Exercise instructions: A faithful copy of the entries is required, with no images in it.

Dataset content:
====

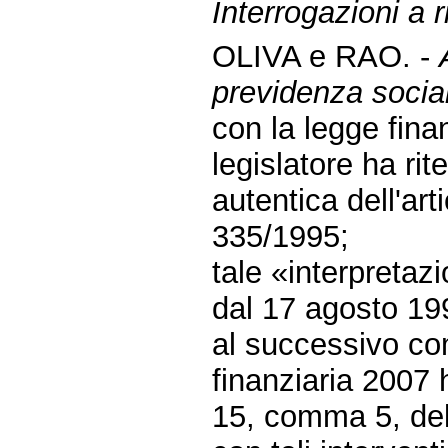
Interrogazioni a r
OLIVA e RAO. -
previdenza socia
con la legge fina
legislatore ha rit
autentica dell'ar
335/1995;
tale «interpretaz
dal 17 agosto 19
al successivo com
finanziaria 2007 
15, comma 5, del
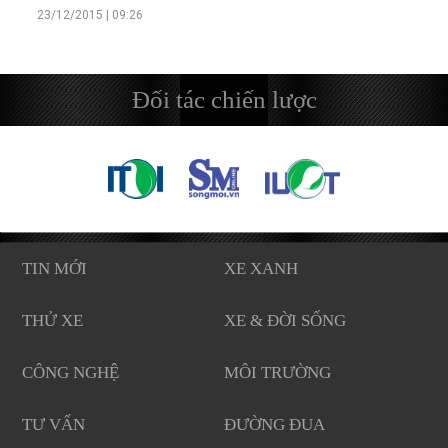
23/12/2015 | 09:26
Đối tác chiến lược
TIN MỚI
XE XANH
THỬ XE
XE & ĐỜI SỐNG
CÔNG NGHỆ
MÔI TRƯỜNG
TƯ VẤN
ĐƯỜNG ĐUA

====

Solution to the exercise:
Interrogazioni a r
OLIVA e RAO. -
previdenza socia
con la legge fina
legislatore ha rit
autentica dell'ar
335/1995;
tale «interpretaz
dal 17 agosto 19
al successivo com
finanziaria 2007 
15, comma 5, del
23/12/2015 | 09:26
Đối tác chiến lược
TIN MỚI
XE XANH
THỬ XE
XE & ĐỜI SỐNG
CÔNG NGHỆ
MÔI TRƯỜNG
TƯ VẤN
ĐƯỜNG ĐUA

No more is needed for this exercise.